§ What needs to be done
Please retype the records below exactly, leaving out any pictures.

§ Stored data
Segment Open

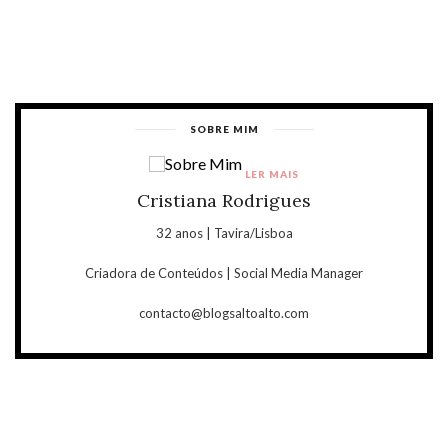
SOBRE MIM
LER MAIS
Cristiana Rodrigues
32 anos | Tavira/Lisboa
Criadora de Conteúdos | Social Media Manager
contacto@blogsaltoalto.com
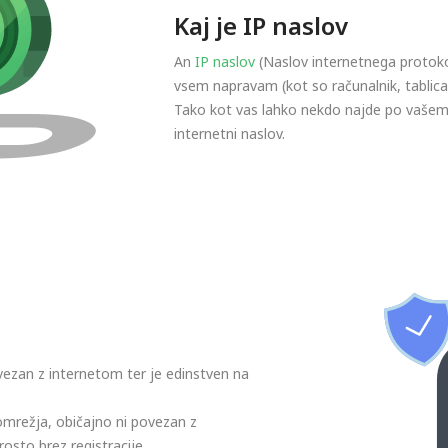
Kaj je IP naslov
An
IP naslov
(Naslov internetnega protokol
vsem napravam (kot so računalnik, tablica 
Tako kot vas lahko nekdo najde po vašem n
internetni naslov.
povezan z internetom ter je edinstven na
omrežja, običajno ni povezan z
osto brez registracije.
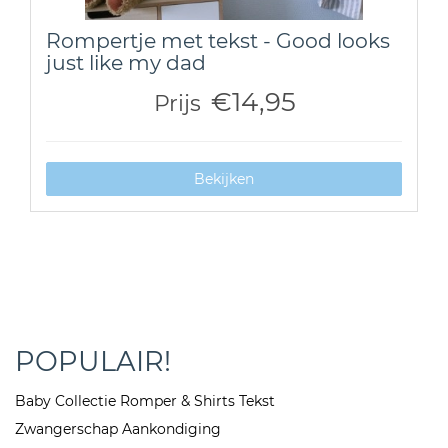
Rompertje met tekst - Good looks
just like my dad
€14,95
Prijs
Bekijken
POPULAIR!
Baby Collectie Romper & Shirts Tekst
Zwangerschap Aankondiging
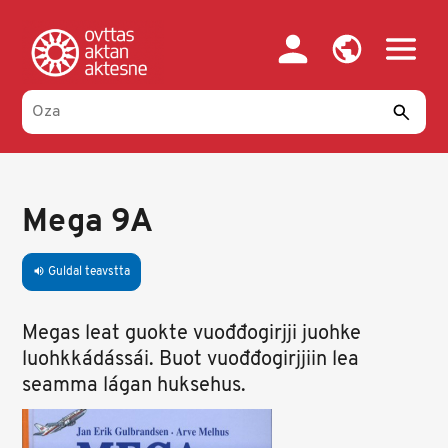
Skip
to
main
content
Mega 9A
Guldal teavstta
volume_up
Megas leat guokte vuođđogirjji juohke
luohkkádássái. Buot vuođđogirjjiin lea
seamma lágan huksehus.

Segment Closed

§ Final answer
SOBRE MIM
LER MAIS
Cristiana Rodrigues
32 anos | Tavira/Lisboa
Criadora de Conteúdos | Social Media Manager
contacto@blogsaltoalto.com
Kaj je IP naslov
An
IP naslov
(Naslov internetnega protokol
vsem napravam (kot so računalnik, tablica 
Tako kot vas lahko nekdo najde po vašem n
internetni naslov.
povezan z internetom ter je edinstven na
omrežja, običajno ni povezan z
osto brez registracije.
Rompertje met tekst - Good looks
just like my dad
€14,95
Prijs
Bekijken
POPULAIR!
Baby Collectie Romper & Shirts Tekst
Zwangerschap Aankondiging
Skip
to
main
content
Mega 9A
Guldal teavstta
volume_up
Megas leat guokte vuođđogirjji juohke
luohkkádássái. Buot vuođđogirjjiin lea
seamma lágan huksehus.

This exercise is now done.